The report goes onto to state;

“The path to optimal adherence and persistence involves policymakers, payers, healthcare providers, the private sector, caregivers, families and patients themselves. Policymakers can play a vital role in addressing barriers in the integration and provision of care by improving access, health literacy, health beliefs and attitudes. Multi-stakeholder involvement ultimately enables healthcare providers to address an individual’s specific support and information needs through a customized, patient-centric approach.”

Or put more simply when it comes to optimal diabetes management this is a story about systems not the individual pieces of the system. That this system will only work when all the various players acknowledge they must work together rather than compete against each other. That in the end everyone will win. Drug and device companies will see increased sales, payers will experience lower costs and most importantly patients will see better outcomes.

The good news here is that finally at long last companies are slowly waking up to this fact. The bad news is they continue to struggle to break from the past. To some extent this is understandable as outcomes based reimbursement is still developing. This is why we so firmly believe that the companies that will lead the way in the future will come from outside the industry. That they will not be encumbered by being tied to the past.

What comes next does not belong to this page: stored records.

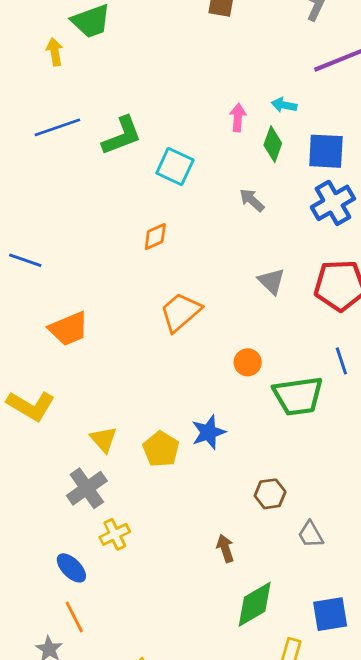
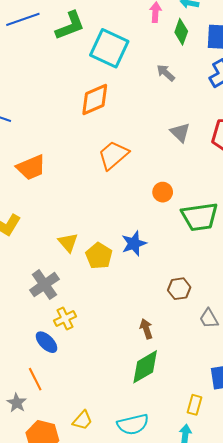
cyan square: (175, 167) -> (109, 48), size x1.4
orange diamond: (155, 236) -> (95, 100), size x1.6
yellow triangle: (104, 439) -> (68, 242), moved
blue ellipse: (71, 568) -> (47, 342), moved
green diamond: (255, 604) -> (145, 367), moved

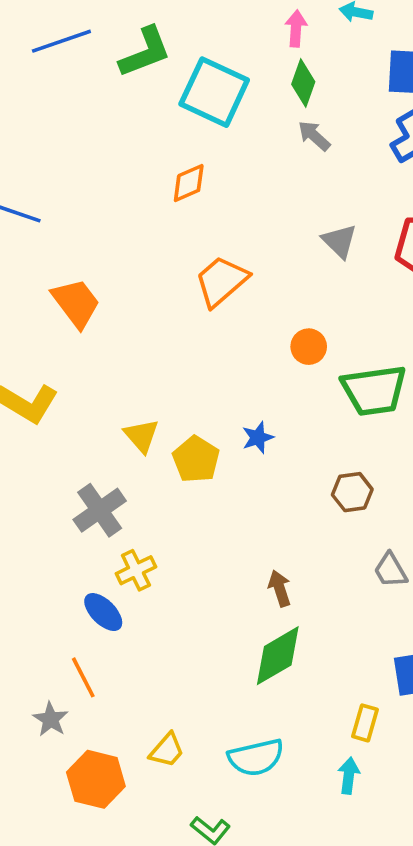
green diamond: (181, 32) -> (303, 83), moved
orange diamond: (95, 100) -> (189, 183), size x0.7
orange trapezoid: (31, 167) -> (76, 303), turned -104
blue star: (134, 243) -> (258, 438), size x0.7
brown hexagon: (179, 289) -> (352, 492), moved

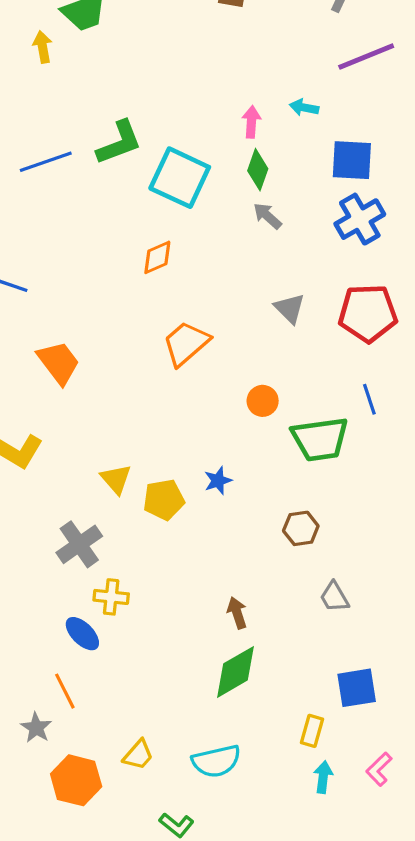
blue line: (61, 41) -> (46, 162), moved
yellow pentagon: (196, 459) -> (164, 500), turned 30
yellow cross: (136, 570) -> (111, 597), turned 32
cyan arrow: (349, 776) -> (323, 777), moved

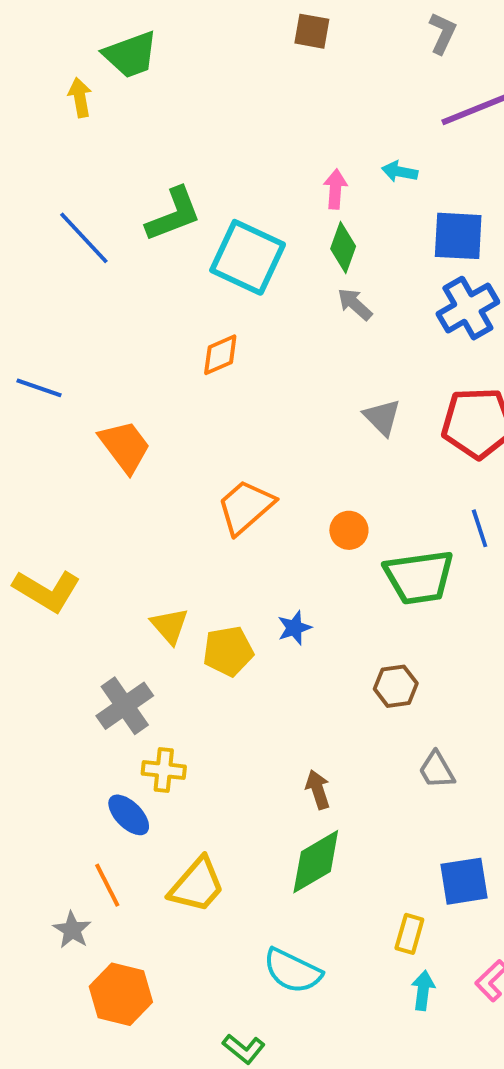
blue line: (46, 162) -> (84, 238), turned 66
orange trapezoid: (186, 343) -> (246, 507), moved
orange trapezoid: (59, 363) -> (125, 446), moved
yellow trapezoid: (138, 755) -> (197, 885), moved, size x1.5
cyan semicircle: (216, 761) -> (292, 971), turned 39

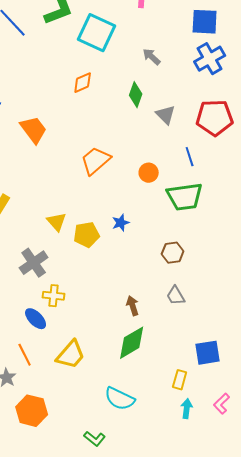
green diamond: (343, 248) -> (136, 95), moved
blue line: (480, 528) -> (190, 157), moved
gray trapezoid: (437, 770) -> (176, 296), moved

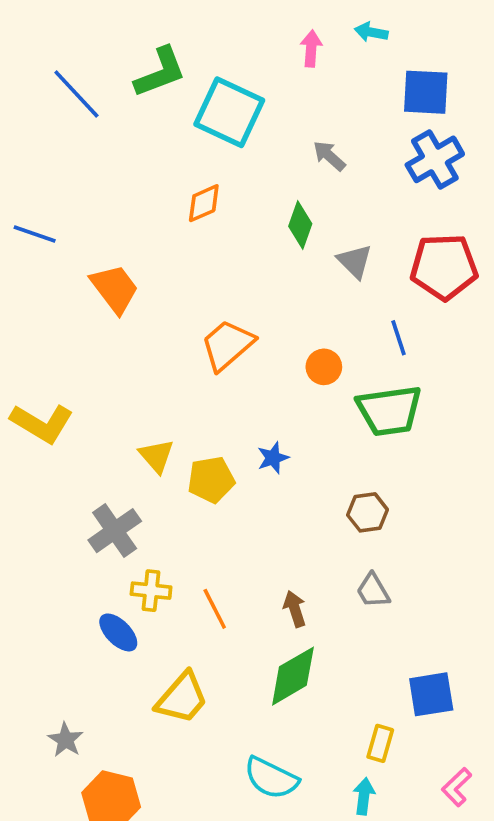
orange line: (25, 355) -> (215, 609), moved
cyan arrow: (187, 409) -> (364, 796), moved

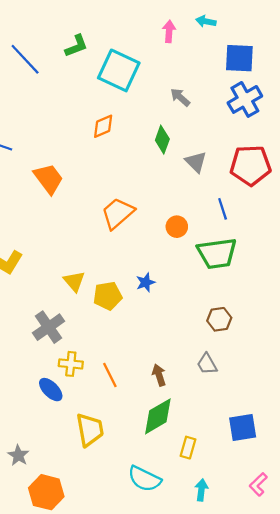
green L-shape: (160, 72) -> (76, 46), size x0.7
brown hexagon: (368, 512) -> (219, 319), moved
yellow trapezoid: (182, 698) -> (90, 430), turned -51
yellow rectangle: (380, 743) -> (188, 448), moved

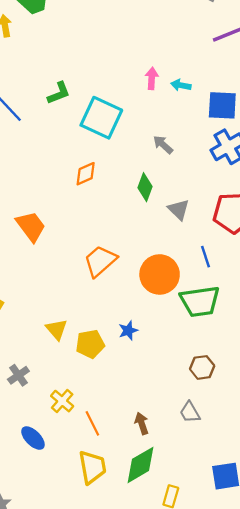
cyan arrow: (206, 21) -> (181, 85), moved
orange circle: (177, 227) -> (160, 274), size x1.8
gray cross: (49, 327) -> (18, 375), moved, size x0.7
yellow cross: (71, 364) -> (62, 401), moved, turned 35
yellow trapezoid: (90, 430) -> (92, 467), moved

As we much as we may criticize what we like to call the old guard we do understand the predicament they face. For years they have been operating under one set of rules, have built large infrastructures to operate successfully within these rules and now the rules are changing. Making life even more difficult is the speed at which change is occurring. Unlike our friends on the west coast these companies did not grow up in a world of constant change. Change was more gradual.

The fact that the old guard far too often moves at glacial speed is a direct result of the world they grew up in. Back in the day there was not the sense of urgency as there is today. Or put even more simply the old guard was not built for the world we live in today and it’s not so easy to turn a battleship on a dime.

As Momma Kliff was fond of saying; “Change is never easy, even when it’s obvious and necessary. But if we are to survive and prosper in the future change we must.”